Con esto se demuestra que los hombres están obligados a la verdadera fe por la ley divina.

Así como el principio del amor corporal es la visión propia del ojo corporal, así también el comienzo del amor espiritual debe ser la visión inteligible del objeto espiritual amable. Pero la visión del objeto espiritual amable, que es Dios, no podemos alcanzarla al presente sino por la fe (puesto que excede a la razón natural), y sobre todo consistiendo nuestra felicidad en su fruición. Es preciso, pues, que seamos inducidos por la ley divina a la verdadera fe.

La ley divina ordena al hombre con objeto de que esté totalmente sometido a Dios. Pero así como el hombre se somete a Dios amándole, por parte de la voluntad, así también se somete creyendo en Él, por parte del entendimiento. Y no creyendo algo falso, porque Dios, que es la Verdad, no puede proponer al hombre ninguna falsedad; por eso, quien cree algo falso no cree a Dios. Por tanto, los hombres son conducidos a la verdadera fe por la ley divina.

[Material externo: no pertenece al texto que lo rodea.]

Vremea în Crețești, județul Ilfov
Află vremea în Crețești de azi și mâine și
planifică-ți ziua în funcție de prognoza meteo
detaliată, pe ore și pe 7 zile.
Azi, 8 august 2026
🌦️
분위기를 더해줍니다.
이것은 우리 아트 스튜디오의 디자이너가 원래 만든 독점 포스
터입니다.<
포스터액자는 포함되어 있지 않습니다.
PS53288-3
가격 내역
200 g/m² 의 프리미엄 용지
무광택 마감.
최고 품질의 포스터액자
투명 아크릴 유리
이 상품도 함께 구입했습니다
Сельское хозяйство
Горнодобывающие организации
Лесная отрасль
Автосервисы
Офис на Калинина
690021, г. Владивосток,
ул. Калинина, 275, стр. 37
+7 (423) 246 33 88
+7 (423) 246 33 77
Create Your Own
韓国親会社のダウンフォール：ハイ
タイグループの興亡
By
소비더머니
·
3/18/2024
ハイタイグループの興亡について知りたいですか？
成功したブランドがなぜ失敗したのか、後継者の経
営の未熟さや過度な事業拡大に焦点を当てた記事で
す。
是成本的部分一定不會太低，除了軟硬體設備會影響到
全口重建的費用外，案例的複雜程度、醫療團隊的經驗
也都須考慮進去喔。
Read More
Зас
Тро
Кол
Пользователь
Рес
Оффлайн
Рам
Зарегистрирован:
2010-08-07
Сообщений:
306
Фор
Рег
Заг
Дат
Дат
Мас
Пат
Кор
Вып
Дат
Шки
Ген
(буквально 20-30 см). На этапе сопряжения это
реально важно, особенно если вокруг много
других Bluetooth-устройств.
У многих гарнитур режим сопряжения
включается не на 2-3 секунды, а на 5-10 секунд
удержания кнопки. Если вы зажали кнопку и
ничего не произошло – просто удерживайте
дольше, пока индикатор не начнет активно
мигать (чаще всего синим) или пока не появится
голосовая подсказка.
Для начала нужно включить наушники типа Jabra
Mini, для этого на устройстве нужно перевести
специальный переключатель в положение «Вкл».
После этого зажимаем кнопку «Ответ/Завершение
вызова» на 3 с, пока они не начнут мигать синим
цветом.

Quien yerre sobre lo que pertenece a la esencia de una cosa, no conoce dicha cosa. Por ejemplo, si alguien pensase que hombre equivale a animal irracional, no conocería al hombre. Otra cosa sería si se equivocara sobre alguno de sus accidentes. Sin embargo, tratándose de compuestos, quien yerra sobre alguno de los principios esenciales, no conocerá la cosa en absoluto, pero sí relativamente. Por ejemplo, quien piensa que el hombre es animal irracional tiene de él un conocimiento genérico. Pero esto no puede suceder con las cosas simples, puesto que un error cualquiera acerca de ellas nos priva de su conocimiento. Es así que Dios es simplicísimo. Luego quien yerra sobre Dios no le conoce. Por ejemplo, quien cree que Dios es cuerpo, no le conoce, pues toma por Dios una cosa distinta. Sin embargo, nosotros amamos y deseamos una cosa en la medida que la conocemos. Así, pues, quien yerra sobre Dios, no puede amarle ni desearle como fin. Por consiguiente, siendo el objeto de la ley divina el conseguir que los hombres amen y deseen a Dios (c. 116), resultará que los hombres son obligados por ella a tener una fe verdadera de Dios.

La falsa opinión es con respecto a lo inteligible lo mismo que el vicio opuesto es a la virtud en lo moral, pues “el bien del entendimiento es lo verdadero”. Si, pues, a la ley divina corresponde prohibir los vicios, a ella corresponderá también rechazar las falsas opiniones sobre Dios y las cosas divinas.

Por esto se dice a los Hebreos: “Sin la fe es imposible agradar a Dios”. Y en el Éxodo, antes de establecer precepto alguno, se anticipa la fe recta en Dios, al decir: “Oye, Israel; El Señor, tu Dios, es único”.

Con esto se refuta el error de quienes decían que nada importa para la salvación del hombre la clase de fe con que éste sirva a Dios.